Bug 658571 - libselinux memory leak caused by improper use of __thread
Summary: libselinux memory leak caused by improper use of __thread
Keywords:
Status: CLOSED ERRATA
Alias: None
Product: Red Hat Enterprise Linux 6
Classification: Red Hat
Component: libselinux
Version: 6.0
Hardware: All
OS: Linux
high
high
Target Milestone: rc
: ---
Assignee: Daniel Walsh
QA Contact: Milos Malik
URL:
Whiteboard:
Depends On:
Blocks: 639247 656795 658657 693600
TreeView+ depends on / blocked
 
Reported: 2010-11-30 18:16 UTC by Eric Blake
Modified: 2015-09-28 02:20 UTC (History)
11 users (show)

Fixed In Version: libselinux-2.0.94-3.el6
Doc Type: Bug Fix
Doc Text:
libselinux used __thread variables to store malloc() data in order to minimize computation. Destructors cannot be associated with __thread variables, so malloc() data stored in a __thread void* variable could potentially cause memory leaks upon thread exit. For example, repeatedly starting and stopping domains with libvirt could trigger out-of-memory exceptions, since libvirt starts one thread per domain, and each thread uses libselinux calls such as fgetfilecon. libselinux has been updated to be thread-safe, preventing these potential memory leaks.
Clone Of:
: 658657 (view as bug list)
Environment:
Last Closed: 2011-05-19 14:18:38 UTC
Target Upstream Version:


Attachments (Terms of Use)
simpler reproduction program (496 bytes, text/plain)
2010-11-30 18:29 UTC, Eric Blake
no flags Details
Proposed fix (4.08 KB, patch)
2010-12-02 19:05 UTC, Eamon Walsh
no flags Details | Diff
Miroslav lets add this patch from the other bug. (22.76 KB, patch)
2011-04-05 17:20 UTC, Daniel Walsh
no flags Details | Diff
test case demonstrationg the destruction of innocent pthread_key. (987 bytes, text/x-csrc)
2011-04-15 18:41 UTC, Igor Grobman
no flags Details


Links
System ID Priority Status Summary Last Updated
Red Hat Product Errata RHBA-2011:0751 normal SHIPPED_LIVE libselinux bug fix update 2011-05-18 18:08:59 UTC

Description Eric Blake 2010-11-30 18:16:37 UTC
Description of problem:
Use of __thread variables is great for creating a thread-safe variable, but only insofar as the contents of that variable can safely be abandoned on pthread_exit().  The moment you store malloc()d data into a __thread void* variable, you have leaked memory when the thread exits, since there is no way to associate a destructor with __thread variables.

The _only_ safe way to use thread-local caching of malloc()d data is to use pthread_key_create, and associate a destructor that will call free() on the resulting data when the thread exits.

libselinux is guilty of abusing __thread variables to store malloc()d data as a form of a cache, to minimize computation by reusing earlier results from the same thread.  As a result of this memory leak, repeated starting and stopping of domains via libvirt can result in the OOM killer triggering, since libvirt fires up a thread per domain, and each thread uses selinux calls such as fgetfilecon.
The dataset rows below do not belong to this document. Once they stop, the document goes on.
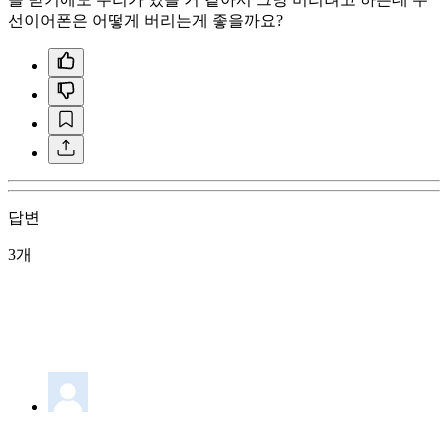
선이어폰은 어떻게 버리는게 좋을까요?
답변
3개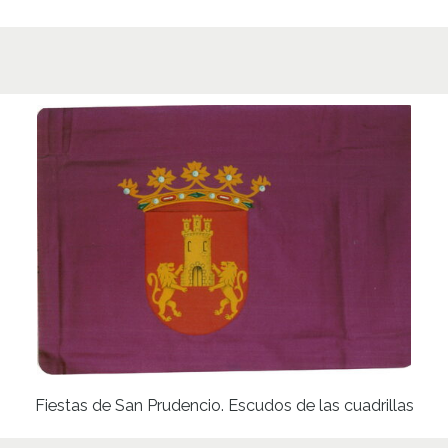
Fiestas de San Prudencio. Escudos de las cuadrillas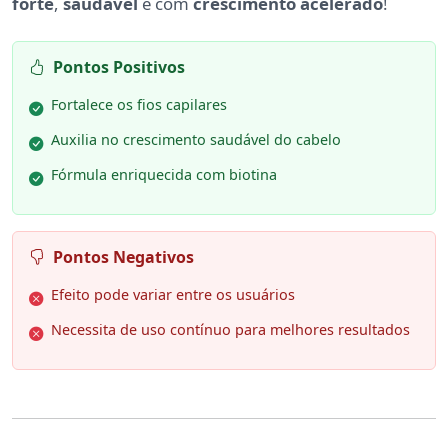
forte
,
saudável
e com
crescimento acelerado
!
Pontos Positivos
Fortalece os fios capilares
Auxilia no crescimento saudável do cabelo
Fórmula enriquecida com biotina
Pontos Negativos
Efeito pode variar entre os usuários
Necessita de uso contínuo para melhores resultados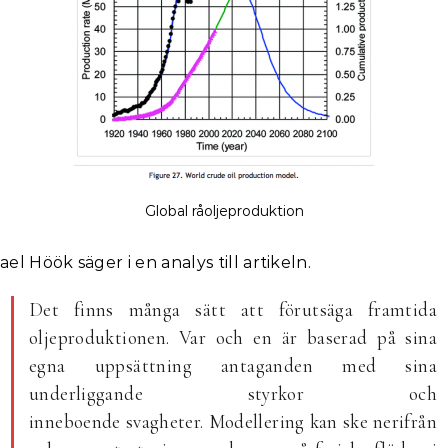
Global råoljeproduktion
ael Höök säger i en analys till artikeln.
Det finns många sätt att förutsäga framtida
oljeproduktionen. Var och en är baserad på sina
egna uppsättning antaganden med sina
underliggande styrkor och
inneboende svagheter. Modellering kan ske nerifrån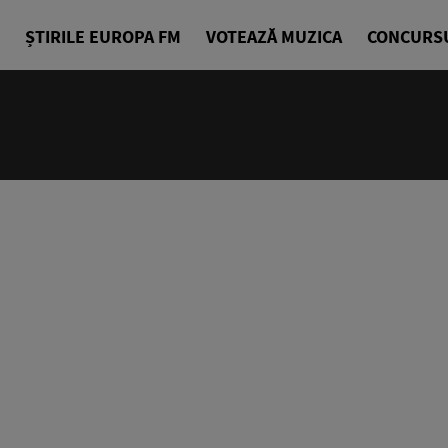
ȘTIRILE EUROPA FM
VOTEAZĂ MUZICA
CONCURS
Version-Release number of selected component (if applicable):
libselinux-2.0.94-2.el6.x86_64
libvirt-0.8.1-27.el6.x86_64

How reproducible:
100%

Steps to Reproduce:
0. These steps are run as root, assuming hardware kvm support and existence of a VM named fedora (adjust the steps below as appropriate); if desired, I can reduce this to a simpler test case that does not rely on libvirt, by using a single .c file that links against libselinux and repeatedly spawns threads.
1. service libvirtd stop
2. valgrind --quiet --leak-check=full /usr/sbin/libvirtd& pid=$!
3. virsh start fedora
4. kill $pid
  
Actual results:
The biggest leak reported is due to libselinux' abuse of __thread:

==26696== 829,730 (40 direct, 829,690 indirect) bytes in 1 blocks are definitely lost in loss record 500 of 500
==26696==    at 0x4A0515D: malloc (vg_replace_malloc.c:195)
==26696==    by 0x3022E0D48C: selabel_open (label.c:165)
==26696==    by 0x3022E11646: matchpathcon_init_prefix (matchpathcon.c:296)
==26696==    by 0x3022E1190D: matchpathcon (matchpathcon.c:317)
==26696==    by 0x3033ED7FB5: SELinuxRestoreSecurityFileLabel (security_selinux.c:381)
==26696==    by 0x3033ED8539: SELinuxRestoreSecurityAllLabel (security_selinux.c:749)
==26696==    by 0x459153: qemuSecurityStackedRestoreSecurityAllLabel (qemu_security_stacked.c:257)
==26696==    by 0x43F0C5: qemudShutdownVMDaemon (qemu_driver.c:4311)
==26696==    by 0x4555C9: qemudStartVMDaemon (qemu_driver.c:4234)
==26696==    by 0x458416: qemudDomainObjStart (qemu_driver.c:7268)
==26696==    by 0x45896F: qemudDomainStart (qemu_driver.c:7308)
==26696==    by 0x3033E75412: virDomainCreate (libvirt.c:4881)
==26696== 

Basically, libvirt created a thread that used matchpathcon during 'virsh start fedora', and matchpathcon stuffed over 800k of malloc'd data into:

static __thread char **con_array;

which are then inaccessible when libvirt exits the thread as part of shutting down on SIGTERM.

Expected results:
valgrind should not report any memory leaks related to libselinux.


Additional info:
libvirtd has other leaks, and I am actively pursuing patches to plug them (https://bugzilla.redhat.com/show_bug.cgi?id=656795).  But leaks inside third-party libraries need an independent fix.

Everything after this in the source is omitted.